(EXERCISE REQUIREMENTS) From the line containing "zębów (7x2 szt.)" down to the last line of the records below, restate each line word for word and leave out the rest.

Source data
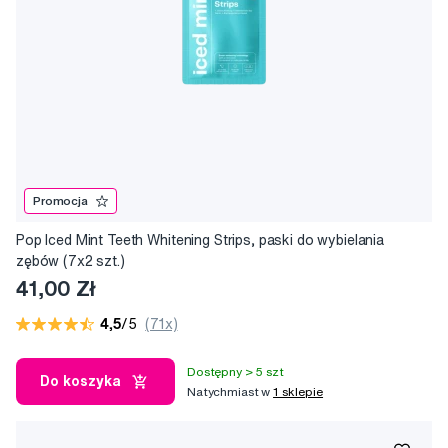
Promocja
Pop Iced Mint Teeth Whitening Strips, paski do wybielania
zębów (7x2 szt.)
41,00 Zł
4,5
/5
(71x)
Dostępny > 5 szt
Do koszyka
Natychmiast w
1 sklepie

(RESPONSE FOR THIS EXERCISE)
zębów (7x2 szt.)
41,00 Zł
4,5
/5
(71x)
Dostępny > 5 szt
Do koszyka
Natychmiast w
1 sklepie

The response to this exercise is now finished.